*Exercise objective:* Wherever the string "Schlacht" turns up in the data, copy the whole line.

++++ Input material

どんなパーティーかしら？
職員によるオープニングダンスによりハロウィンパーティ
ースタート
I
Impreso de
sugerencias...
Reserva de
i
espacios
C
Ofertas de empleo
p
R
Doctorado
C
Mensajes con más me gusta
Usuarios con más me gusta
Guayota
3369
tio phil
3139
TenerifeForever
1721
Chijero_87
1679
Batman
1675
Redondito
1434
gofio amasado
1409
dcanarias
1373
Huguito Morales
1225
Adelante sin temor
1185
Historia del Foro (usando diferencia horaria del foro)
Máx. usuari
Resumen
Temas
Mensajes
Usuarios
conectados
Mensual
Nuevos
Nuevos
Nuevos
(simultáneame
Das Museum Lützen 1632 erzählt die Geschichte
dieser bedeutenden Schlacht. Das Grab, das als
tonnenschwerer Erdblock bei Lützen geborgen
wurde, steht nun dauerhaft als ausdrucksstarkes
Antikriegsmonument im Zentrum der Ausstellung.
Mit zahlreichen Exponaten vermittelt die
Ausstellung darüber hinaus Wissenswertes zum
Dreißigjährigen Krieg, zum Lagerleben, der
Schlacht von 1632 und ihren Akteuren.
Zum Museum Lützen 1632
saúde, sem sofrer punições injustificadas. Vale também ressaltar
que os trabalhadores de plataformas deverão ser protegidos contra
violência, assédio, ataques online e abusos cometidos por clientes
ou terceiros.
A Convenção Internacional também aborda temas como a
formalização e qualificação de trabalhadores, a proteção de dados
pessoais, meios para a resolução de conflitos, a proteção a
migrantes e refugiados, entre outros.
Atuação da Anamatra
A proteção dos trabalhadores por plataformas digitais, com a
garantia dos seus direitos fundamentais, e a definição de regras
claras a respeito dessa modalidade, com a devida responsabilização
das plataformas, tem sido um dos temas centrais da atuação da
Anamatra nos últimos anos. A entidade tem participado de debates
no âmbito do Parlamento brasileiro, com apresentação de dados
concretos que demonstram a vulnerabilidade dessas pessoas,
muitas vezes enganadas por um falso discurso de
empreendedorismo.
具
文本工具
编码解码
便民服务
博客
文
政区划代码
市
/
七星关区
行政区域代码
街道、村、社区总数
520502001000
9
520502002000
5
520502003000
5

++++++++

*Result of this task:*
dieser bedeutenden Schlacht. Das Grab, das als
Schlacht von 1632 und ihren Akteuren.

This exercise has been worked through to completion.